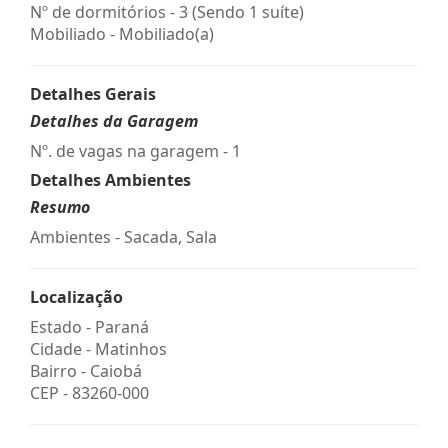
Nº de dormitórios - 3 (Sendo 1 suíte)
Mobiliado - Mobiliado(a)
Detalhes Gerais
Detalhes da Garagem
Nº. de vagas na garagem - 1
Detalhes Ambientes
Resumo
Ambientes - Sacada, Sala
Localização
Estado -
Paraná
Cidade -
Matinhos
Bairro -
Caiobá
CEP -
83260-000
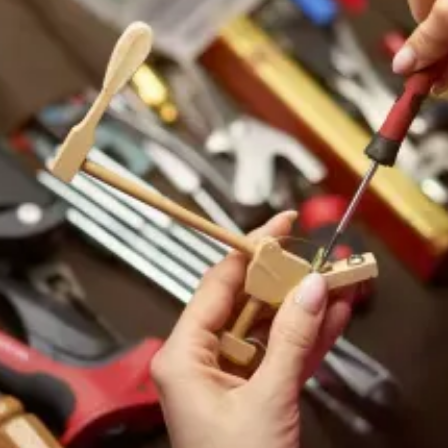
Notenpult für Blüthner (MDF)
Das neue Notenpult für einen Blüthner-Flügel
wurde aus MDF plangefräst, Kanten gerundet
und die Sichtfläche feinst geschliffen. Maße
folgen dem Original; die Oberfläche ist
staubfrei und bereit für den gewünschten
Finishaufbau.
Exotische Hölzer
(Palisander/Mahagoni)
Eine Klavierkomponente aus dichtfaserigem,
dunklem Holz wurde entlackt, Poren freigelegt
und mit feiner Körnung egalisiert. Farb- und
Glanzproben auf Reststück sichern später
einen homogenen Ton bei Schellack oder
Klarlack.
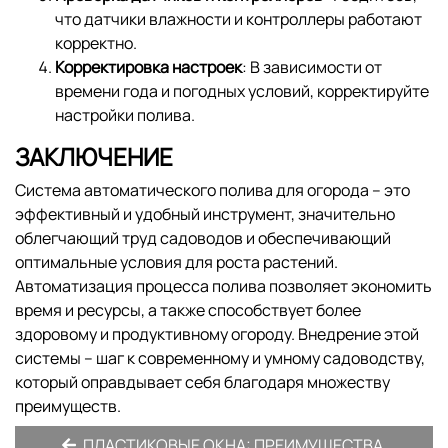
что датчики влажности и контроллеры работают
корректно.
Корректировка настроек
: В зависимости от
времени года и погодных условий, корректируйте
настройки полива.
ЗАКЛЮЧЕНИЕ
Система автоматического полива для огорода – это
эффективный и удобный инструмент, значительно
облегчающий труд садоводов и обеспечивающий
оптимальные условия для роста растений.
Автоматизация процесса полива позволяет экономить
время и ресурсы, а также способствует более
здоровому и продуктивному огороду. Внедрение этой
системы – шаг к современному и умному садоводству,
который оправдывает себя благодаря множеству
преимуществ.
ПЛАСТИКОВЫЕ ОКНА: ПРЕИМУЩЕСТВА,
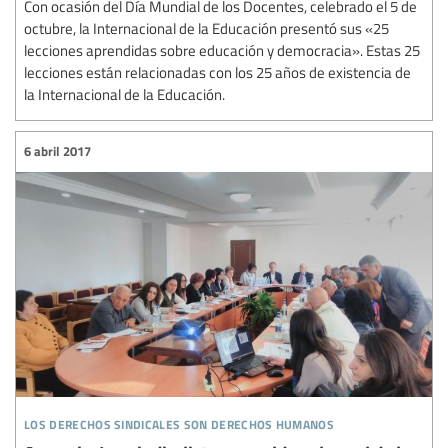
Con ocasión del Día Mundial de los Docentes, celebrado el 5 de
octubre, la Internacional de la Educación presentó sus «25
lecciones aprendidas sobre educación y democracia». Estas 25
lecciones están relacionadas con los 25 años de existencia de
la Internacional de la Educación.
6 abril 2017
los derechos sindicales son derechos humanos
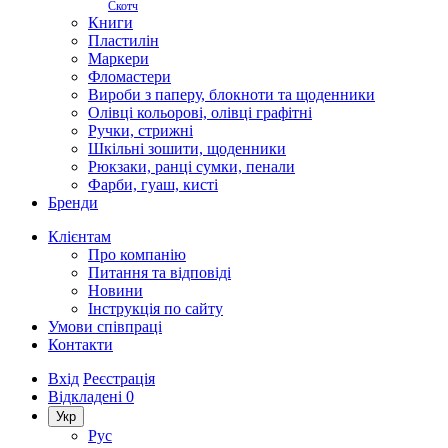
Скотч
Книги
Пластилін
Маркери
Фломастери
Вироби з паперу, блокноти та щоденники
Олівці кольорові, олівці графітні
Ручки, стрижні
Шкільні зошити, щоденники
Рюкзаки, ранці сумки, пенали
Фарби, гуаш, кисті
Бренди
Клієнтам
Про компанію
Питання та відповіді
Новини
Інструкція по сайту
Умови співпраці
Контакти
Вхід
Реєстрація
Відкладені
0
Укр
Рус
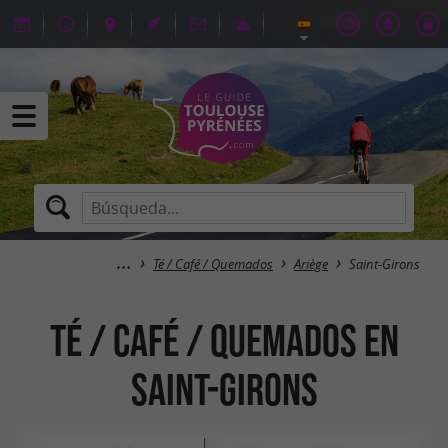
Té / Café / Quemados
Ariège
Saint-Girons
Té / Café / Quemados en
Saint-Girons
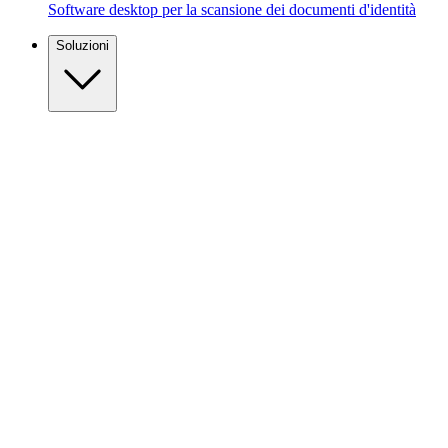
Software desktop per la scansione dei documenti d'identità
Soluzioni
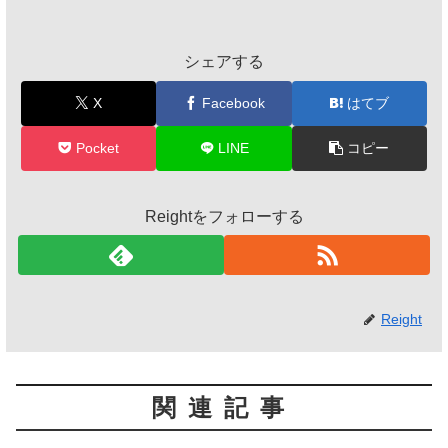
シェアする
X
Facebook
はてブ
Pocket
LINE
コピー
Reightをフォローする
Reight
関連記事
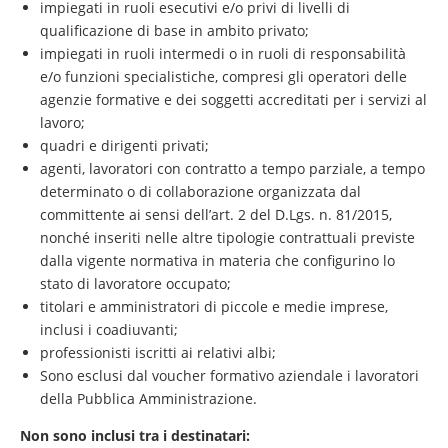
impiegati in ruoli esecutivi e/o privi di livelli di
qualificazione di base in ambito privato;
impiegati in ruoli intermedi o in ruoli di responsabilità
e/o funzioni specialistiche, compresi gli operatori delle
agenzie formative e dei soggetti accreditati per i servizi al
lavoro;
quadri e dirigenti privati;
agenti, lavoratori con contratto a tempo parziale, a tempo
determinato o di collaborazione organizzata dal
committente ai sensi dell’art. 2 del D.Lgs. n. 81/2015,
nonché inseriti nelle altre tipologie contrattuali previste
dalla vigente normativa in materia che configurino lo
stato di lavoratore occupato;
titolari e amministratori di piccole e medie imprese,
inclusi i coadiuvanti;
professionisti iscritti ai relativi albi;
Sono esclusi dal voucher formativo aziendale i lavoratori
della Pubblica Amministrazione.
Non sono inclusi tra i destinatari:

-*-*-

### Exercise goal
Produce an exact copy of each line from the one holding "agenti, lavoratori con" through the last line of the records, both included, and nothing more.

### Exercise solution
agenti, lavoratori con contratto a tempo parziale, a tempo
determinato o di collaborazione organizzata dal
committente ai sensi dell’art. 2 del D.Lgs. n. 81/2015,
nonché inseriti nelle altre tipologie contrattuali previste
dalla vigente normativa in materia che configurino lo
stato di lavoratore occupato;
titolari e amministratori di piccole e medie imprese,
inclusi i coadiuvanti;
professionisti iscritti ai relativi albi;
Sono esclusi dal voucher formativo aziendale i lavoratori
della Pubblica Amministrazione.
Non sono inclusi tra i destinatari:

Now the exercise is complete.